O silêncio baseado na certeza de que os mais recentes golpistas foram definitivamente derrotados é, na verdade, uma avaliação errônea. Paira sobre todos nós democratas brasileiros a constante ameaça de retrocessos impulsionada por uma cultura política tendencialmente conservadora e reativa a mudanças estruturantes, como já tivemos oportunidade de conhecer não faz muito tempo. As sucessivas tentativas exitosas e frustradas ao longo de nosso regime republicano é um exemplo de que cautela e clado de galinha não fazem mal a ninguém, sobretudo a quem aposta que dias melhores virão. Para isso, é preciso estar falante, mesmo que por vezes demasiadamente.

Para estarmos mais vigilantes vale repercutir os avanços, ainda que pequenos comparados com as nossas expectativas, e reverberarmos tanto quanto possível dentro e fora das redes sociais. De preferência até fora, como antes da internet era feito para que fossem comunicados feitos de compatriotas comprometidos com as boas causas na defesa dos interesses nacionais e populares.

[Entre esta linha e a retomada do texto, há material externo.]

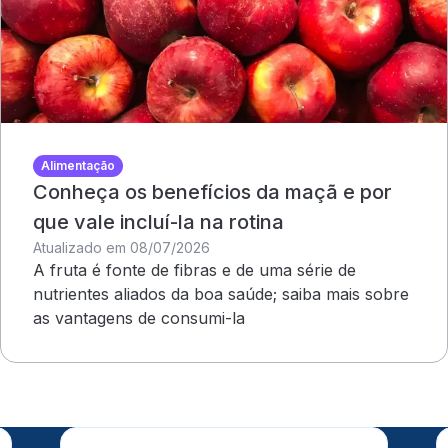
Alimentação
Conheça os benefícios da maçã e por
que vale incluí-la na rotina
Atualizado em 08/07/2026
A fruta é fonte de fibras e de uma série de
nutrientes aliados da boa saúde; saiba mais sobre
as vantagens de consumi-la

Manifestação no Rio de Janeiro em 1968 (Foto: Arquivo Nacional)

Em todas as ocasiões manter o silêncio pode corresponder a uma dor cujo superação se faz com o tempo ou quando somos tomados pela surpresa de uma atitude que nos incomoda de alguém que nãos esperávamos, ou ainda instados a denunciar quem quer que seja contra o qual não devemos nem temos o direito de moralmente fazê-lo. Fora essas poucas situações, todas as demais, inclusive a que nos afeta direta ou indiretamente temos o dever de cidadania de verbalizar as nossas justas reações de indignidade ou de destemor em face da violação de direitos humanos e sociais.

Por fim, o silêncio obsequioso não é nem deve ser entendido como uma atitude respeitosa no âmbito do convívio social, sobretudo quando esse silêncio constrange o nosso bem-estar ao dar lugar a comportamento violentos, truculentos e necessariamente antidemocráticos. Nesses casos, a nossa voz tem de ser ouvida.

Calarmos diante de um perigo que abrigue prepotências que venham a ferir de morte o processo de expansão das práticas democráticas é uma atitude que nos impede de vislumbrar novos horizontes na aventura do ser humano em busca da felicidade.

LINCOLN DE ABREU PENNA – Doutor em História Social pela Universidade de São Paulo (USP); Conferencista Honorário do Real Gabinete Português de Leitura; Professor Aposentado da Universidade Federal do Rio de Janeiro (UFRJ); Presidente do Movimento em Defesa da Economia Nacional (MODECON);  Secretário Geral do IBEP (Instituto Brasileiro de Estudos Políticos); Colunista e Membro do Conselho Consultivo do jornal Tribuna da Imprensa Livre.